The Gerald Desmond Bridge Replacement Project was finally completed on Oct. 5, the first day of a new and better-in-every way to drive between Long Beach and Terminal Island.
Well, maybe not every way. While the replacement bridge is taller, wider, easier to drive and will accommodate bicyclists and pedestrians, it lacks one feature that’s been prominent on the Gerald Desmond Bridge since it opened in 1968 — a name.
The official name for the bridge will be decided by the state legislature. Assemblyman Patrick O’Donnell said he will introduce a bill on its name after a “community conversation.”
The new bridge began construction in 2013, and was originally scheduled to open in late 2019. A series of delays prevented this.
Production on the main span of the bridge began in April 2018, which involved lifting bolted steel flooring and attaching steel cables to the towers. The last major beam was attached nearly two years later, in April 2020.
As previously reported by Random Lengths News, the bridge was originally budgeted to cost $1 billion, but changes to the design led to it costing $1.467 billion.
Hilary Norton, chairwoman of the California Transportation Commission, said that the new bridge is engineered to be one of the most earthquake resilient bridges in the country.
“The bridge will bend, not break,” Norton said. “As I tour this bridge I can see how this massive structure will ride out a major earthquake with minimum impact.”
The bridge’s earthquake resilience is one reason for its substantial budget. A directive from the port and the California Department of Transportation called for the bridge’s towers to be enhanced to better survive an earthquake. In 2015, the Long Beach Harbor Commission voted to increase the project’s budget by $204 million for these enhancements, which also delayed the bridge’s completion.
The original was built in 1968, and while it still works, its upkeep has become too costly to be practical, Norton said.
The new bridge is an extension of Interstate 710 and is mainly designed to facilitate traffic to and from the Port of Long Beach.
“What’s really, really important is what this bridge is actually going to do,” said Long Beach Mayor Robert Garcia at the re-opening ceremony on Oct. 2. “Not only does it connect Long Beach to Los Angeles, but it connects our port and the world to each other.”

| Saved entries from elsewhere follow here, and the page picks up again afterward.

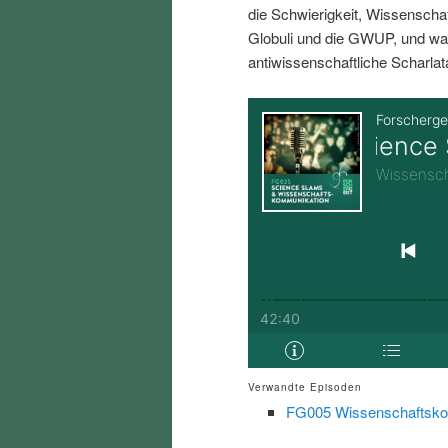
die Schwierigkeit, Wissenschaft
i
p
Globuli und die GWUP, und wa
antiwissenschaftliche Scharlat
n
r
g
i
e
n
n
g
e
n
Verwandte Episoden
FG005 Wissenschaftsko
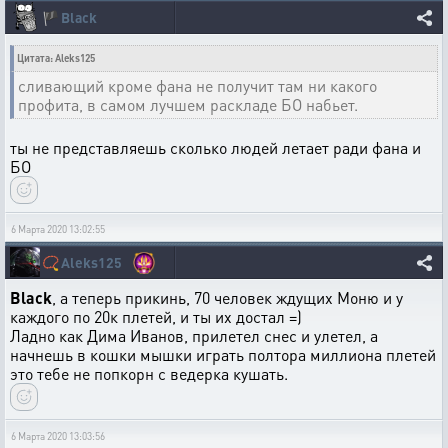
🏴
Black
Цитата: Aleks125
сливающий кроме фана не получит там ни какого
профита, в самом лучшем раскладе БО набьет.
ты не представляешь сколько людей летает ради фана и
БО
6 Марта 2020 13:02:55
📿
Aleks125
Black
, а теперь прикинь, 70 человек ждущих Моню и у
каждого по 20к плетей, и ты их достал =)
Ладно как Дима Иванов, прилетел снес и улетел, а
начнешь в кошки мышки играть полтора миллиона плетей
это тебе не попкорн с ведерка кушать.
6 Марта 2020 13:03:56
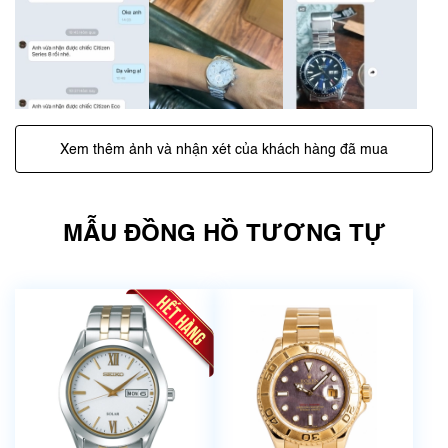
Xem thêm ảnh và nhận xét của khách hàng đã mua
MẪU ĐỒNG HỒ TƯƠNG TỰ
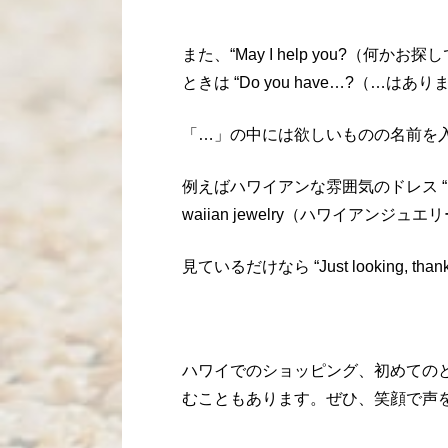
また、“May I help you?（
ときは “Do you have…?（…は
「…」の中には欲しいものの名前を
例えばハワイアンな雰囲気のドレス “M
waiian jewelry（ハワイアンジュエ
見ているだけなら “Just looking, t
ハワイでのショッピング、初めての
むこともあります。ぜひ、笑顔で声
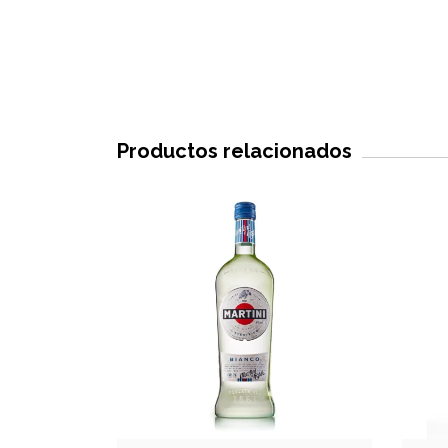
Productos relacionados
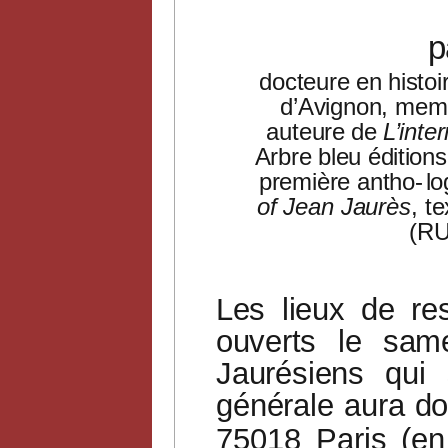
p
docteure en histoi
d’Avignon, mem
auteure
de
L’inte
Arbre bleu éditio
première antho-
lo
of Jean Jaurès
, t
(RU
Les
lieux
de
re
ouverts
le
same
Jaurésiens
qui
générale
aura
do
75018
Paris
(en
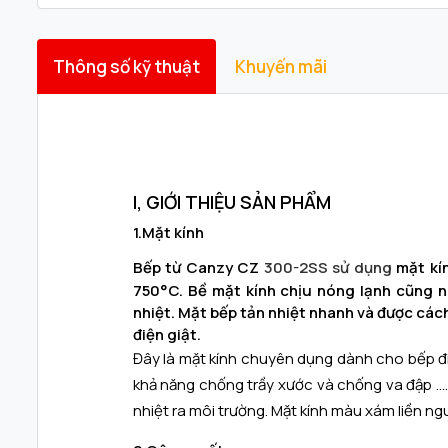
Thông số kỹ thuật
Khuyến mãi
I, GIỚI THIỆU SẢN PHẨM
1.Mặt kính
B
ếp từ Canzy
CZ
300-2SS
sử dụng
mặt k
í
750°C. Bề mặt kính chịu nóng lạnh cũng nh
nhiệt. Mặt bếp tản nhiệt nhanh và được cách
điện giật.
Đây là mặt kính chuyên dụng dành cho bếp điện
khả năng chống trầy xước và chống va đập ...
nhiệt ra môi trường. Mặt kính màu xám liền ngu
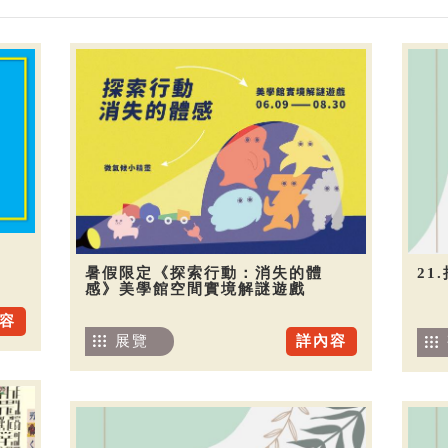
暑假限定《探索行動：消失的體
21
感》美學館空間實境解謎遊戲
容
展覽
詳內容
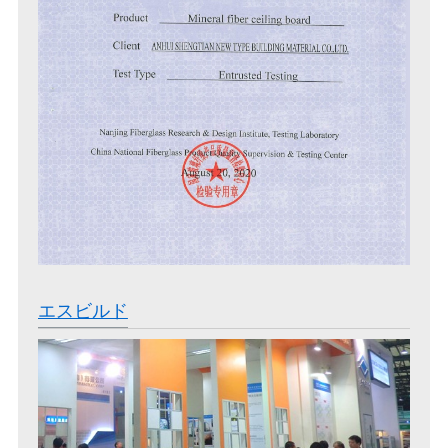
エスビルド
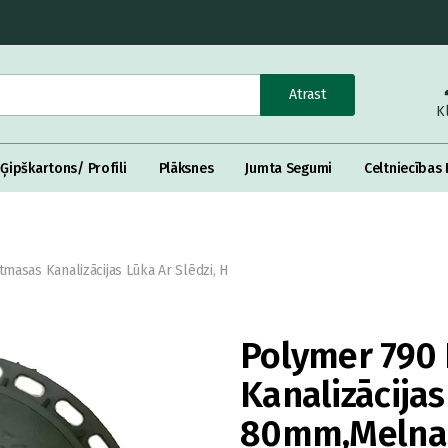
Atrast
K
Ģipškartons/ Profili
Plāksnes
Jumta Segumi
Celtniecības 
masas Kanalizācijas Lūka Ar Slēdzi, H
Polymer 790
Kanalizācijas
80mm,Melna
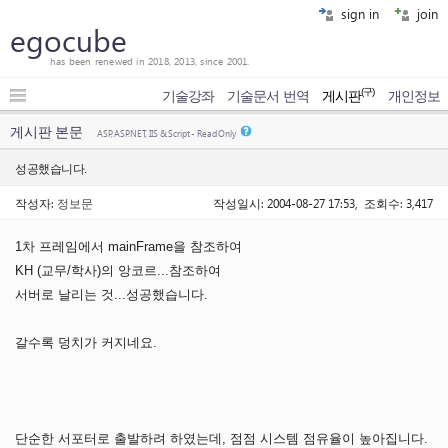
sign in
join
egocube
has been renewed in 2018, 2013, since 2001.
(구)
기술강좌
기술문서 번역
게시판
개인정보
게시판 본문
ASP, ASP.NET, IIS & Script - Read Only
성공했습니다.
작성자:
정보문
작성일시: 2004-08-27 17:53, 조회수: 3,417
1차 프레임에서 mainFrame을 참조하여
KH (교무/학사)의 앙코르...참조하여
서버로 날리는 것...성공했습니다.
갈수록 덩치가 커지네요.
단순한 서포터로 출발하려 하였는데, 점점 시스템 점유율이 높아집니다.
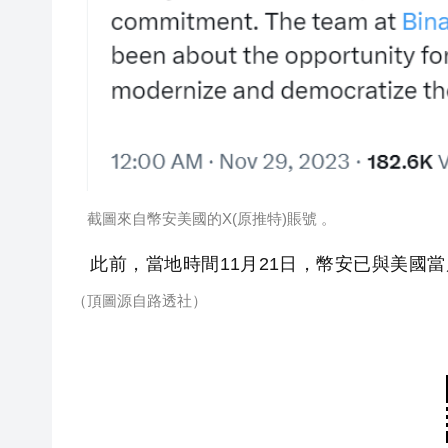
截圖來自幣安美國的X(原推特)賬號 。
此前，當地時間11月21日，幣安已與美國當
（頂圖源自路透社）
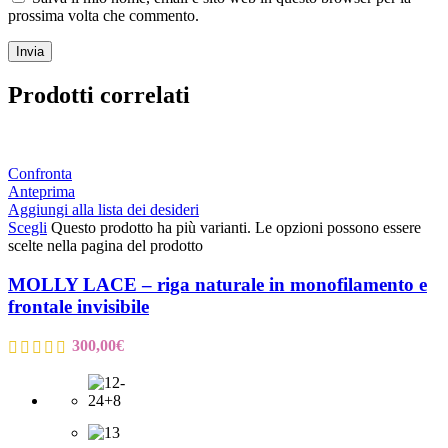
prossima volta che commento.
Prodotti correlati
Confronta
Anteprima
Aggiungi alla lista dei desideri
Scegli
Questo prodotto ha più varianti. Le opzioni possono essere
scelte nella pagina del prodotto
MOLLY LACE – riga naturale in monofilamento e
frontale invisibile
300,00
€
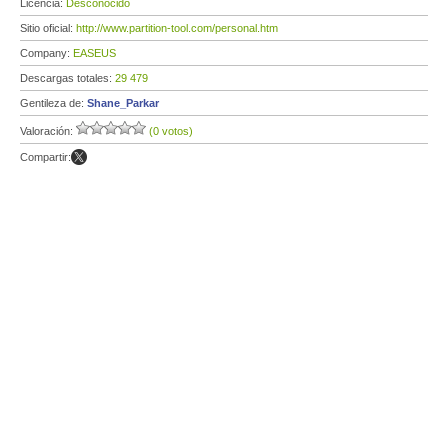
Licencia:
Desconocido
Sitio oficial:
http://www.partition-tool.com/personal.htm
Company:
EASEUS
Descargas totales:
29 479
Gentileza de:
Shane_Parkar
Valoración:
(0 votos)
Compartir:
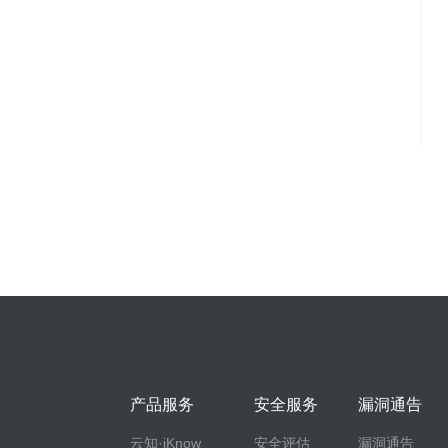
产品服务
安全服务
漏洞通告
云知·iKnow
安全评估
漏洞通告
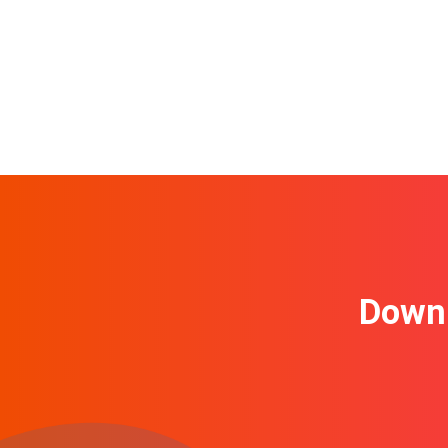
Downl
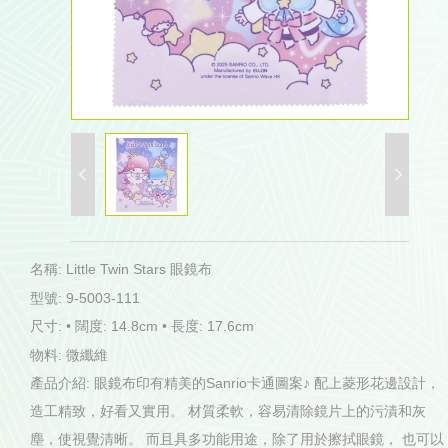
名稱: Little Twin Stars 眼鏡布
型號: 9-5003-111
尺寸: • 闊度: 14.8cm • 長度: 17.6cm
物料: 微纖維
產品介紹: 眼鏡布印有精美的Sanrio卡通圖案♪ 配上菱形花邊設計，
造工精致，好看又實用。 材質柔軟，容易清除鏡片上的污漬和灰
塵，使視覺清晰。 而且具多功能用途，除了用於擦拭眼鏡， 也可以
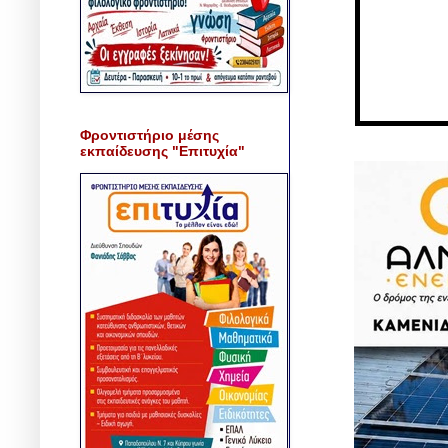
Φροντιστήριο μέσης
εκπαίδευσης "Επιτυχία"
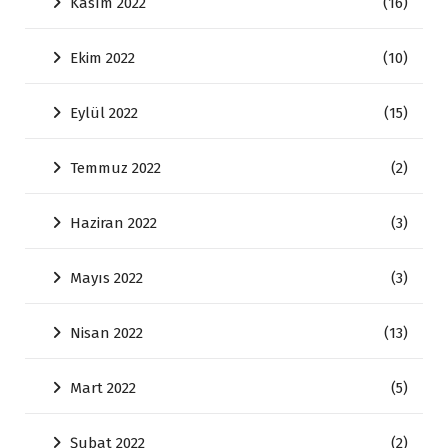
Kasım 2022
(16)
Ekim 2022
(10)
Eylül 2022
(15)
Temmuz 2022
(2)
Haziran 2022
(3)
Mayıs 2022
(3)
Nisan 2022
(13)
Mart 2022
(5)
Şubat 2022
(2)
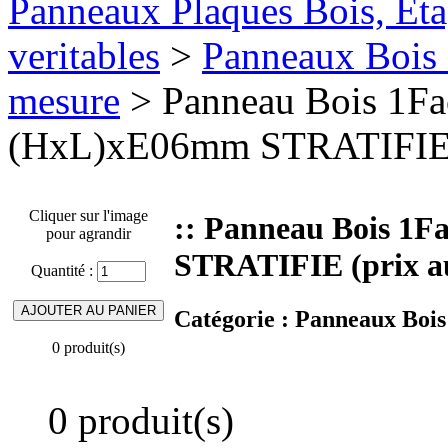
Panneaux Plaques Bois, Eta
veritables
>
Panneaux Bois 
mesure
> Panneau Bois 1F
(HxL)xE06mm STRATIFIE 
Cliquer sur l'image
:: Panneau Bois 1
pour agrandir
STRATIFIE (prix a
Quantité :
Catégorie :
Panneaux Bois
0 produit(s)
0 produit(s)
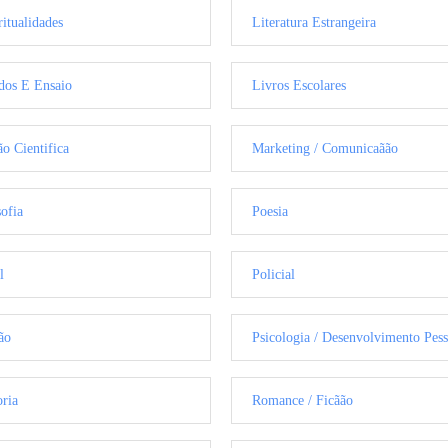
ritualidades
Literatura Estrangeira
dos E Ensaio
Livros Escolares
ão Cientifica
Marketing / Comunicaãão
sofia
Poesia
l
Policial
ão
Psicologia / Desenvolvimento Pess
oria
Romance / Ficãão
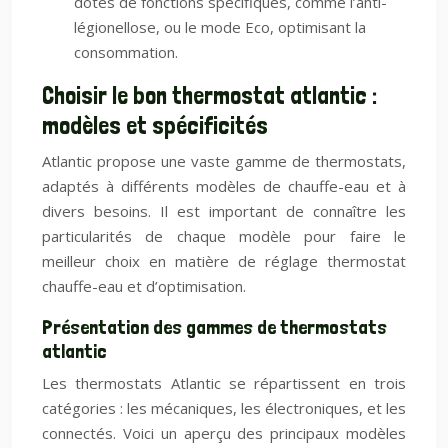
dotés de fonctions spécifiques, comme l’anti-
légionellose, ou le mode Eco, optimisant la
consommation.
Choisir le bon thermostat atlantic :
modèles et spécificités
Atlantic propose une vaste gamme de thermostats,
adaptés à différents modèles de chauffe-eau et à
divers besoins. Il est important de connaître les
particularités de chaque modèle pour faire le
meilleur choix en matière de réglage thermostat
chauffe-eau et d’optimisation.
Présentation des gammes de thermostats
atlantic
Les thermostats Atlantic se répartissent en trois
catégories : les mécaniques, les électroniques, et les
connectés. Voici un aperçu des principaux modèles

Garcia said the bridge will be an icon for the City of Long Beach. It is California’s first cable-stayed bridge — that means it has two towers that support the bridge deck — and its distinctive design will be dramatically lighted at night.
Thousands of workers, engineers and port staff were involved in the design, engineering and construction of the new bridge, said Eleni Kounalakis, lieutenant governor of California.
The bridge was built using a project labor agreement, ensuring thousands of local jobs and apprenticeship opportunities, O’Donnell said.
It was financed using a combination of federal highway funds; state and county transportation funds; and from revenue the port collected from ships that come into its harbor, said Los Angeles County Supervisor Janice Hahn. CalTrans, the U.S. Department of Transportation, and LA Metro provided funding as well.
To build the new bridge, the Port of Long Beach took on the responsibility of clearing the right of way, said Al Moro, former acting executive director and chief harbor engineer for the port. This means clearing the area where the bridge would be built. There were lots of oil wells that had to be removed.
To lay the foundation for the bridge, the builders had to build cast-in-drilled shaft piles, said Doug Thiessen, former managing director at the Port of Long Beach. They are solid steel poles that they placed underground, some as deep as 200 feet.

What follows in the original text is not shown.